(Beginning of Dataset)

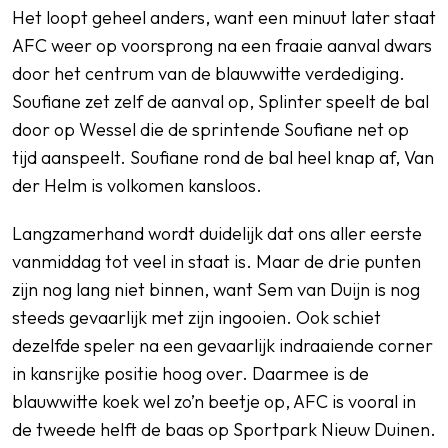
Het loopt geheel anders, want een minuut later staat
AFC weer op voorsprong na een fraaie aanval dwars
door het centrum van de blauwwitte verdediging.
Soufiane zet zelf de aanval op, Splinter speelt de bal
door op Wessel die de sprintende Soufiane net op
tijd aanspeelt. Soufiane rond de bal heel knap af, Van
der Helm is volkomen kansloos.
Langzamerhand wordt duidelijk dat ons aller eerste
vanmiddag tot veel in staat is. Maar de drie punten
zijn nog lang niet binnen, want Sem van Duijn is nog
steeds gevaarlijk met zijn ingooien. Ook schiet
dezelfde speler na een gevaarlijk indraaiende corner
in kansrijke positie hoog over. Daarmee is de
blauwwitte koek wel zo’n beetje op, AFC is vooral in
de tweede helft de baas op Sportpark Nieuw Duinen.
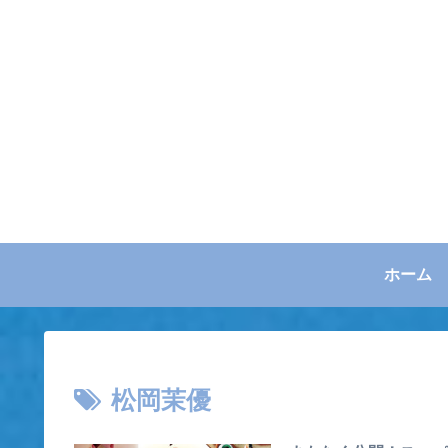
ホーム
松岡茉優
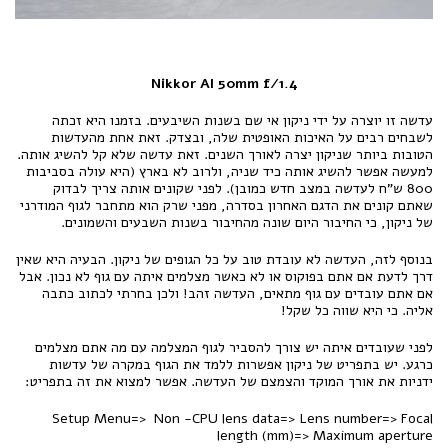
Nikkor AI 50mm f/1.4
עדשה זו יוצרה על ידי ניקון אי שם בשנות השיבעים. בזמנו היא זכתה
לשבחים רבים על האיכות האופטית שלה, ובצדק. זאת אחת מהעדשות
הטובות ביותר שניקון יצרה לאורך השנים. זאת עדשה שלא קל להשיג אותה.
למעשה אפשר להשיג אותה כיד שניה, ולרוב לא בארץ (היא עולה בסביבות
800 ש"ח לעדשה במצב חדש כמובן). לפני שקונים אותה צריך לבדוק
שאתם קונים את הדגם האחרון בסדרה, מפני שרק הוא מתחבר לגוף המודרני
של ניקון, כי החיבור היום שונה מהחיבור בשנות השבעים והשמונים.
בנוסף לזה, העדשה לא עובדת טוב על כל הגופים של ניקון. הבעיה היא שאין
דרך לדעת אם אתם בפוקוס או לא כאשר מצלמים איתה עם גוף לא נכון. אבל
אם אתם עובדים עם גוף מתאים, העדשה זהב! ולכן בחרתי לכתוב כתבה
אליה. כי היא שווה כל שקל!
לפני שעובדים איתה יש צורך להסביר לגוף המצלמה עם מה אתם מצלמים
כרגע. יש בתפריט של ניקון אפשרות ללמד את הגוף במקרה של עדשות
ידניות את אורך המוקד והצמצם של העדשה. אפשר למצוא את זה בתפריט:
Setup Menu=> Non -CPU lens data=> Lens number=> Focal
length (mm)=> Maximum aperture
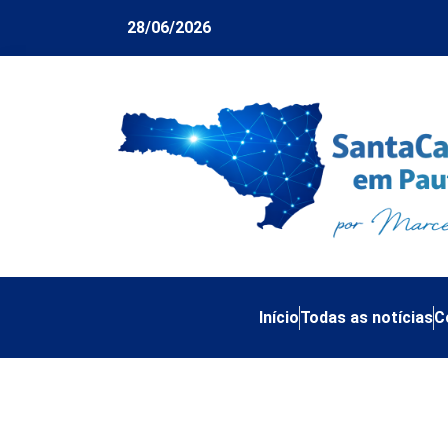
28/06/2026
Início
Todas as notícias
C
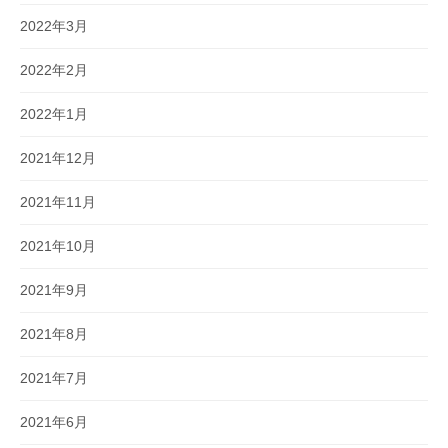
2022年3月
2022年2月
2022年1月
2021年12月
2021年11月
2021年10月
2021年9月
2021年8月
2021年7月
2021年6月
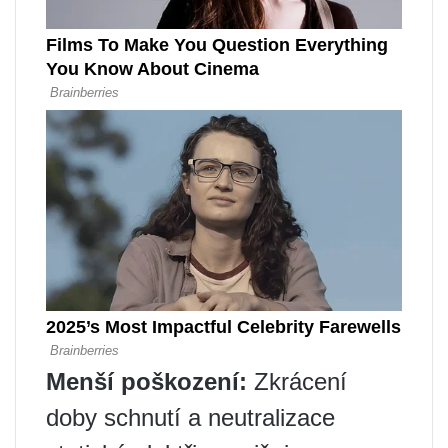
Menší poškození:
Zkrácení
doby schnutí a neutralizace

(End of Dataset)

• What is required
Return every line of the records in which the word "איתה" is found.

• Result
דרך לדעת אם אתם בפוקוס או לא כאשר מצלמים איתה עם גוף לא נכון. אבל
לפני שעובדים איתה יש צורך להסביר לגוף המצלמה עם מה אתם מצלמים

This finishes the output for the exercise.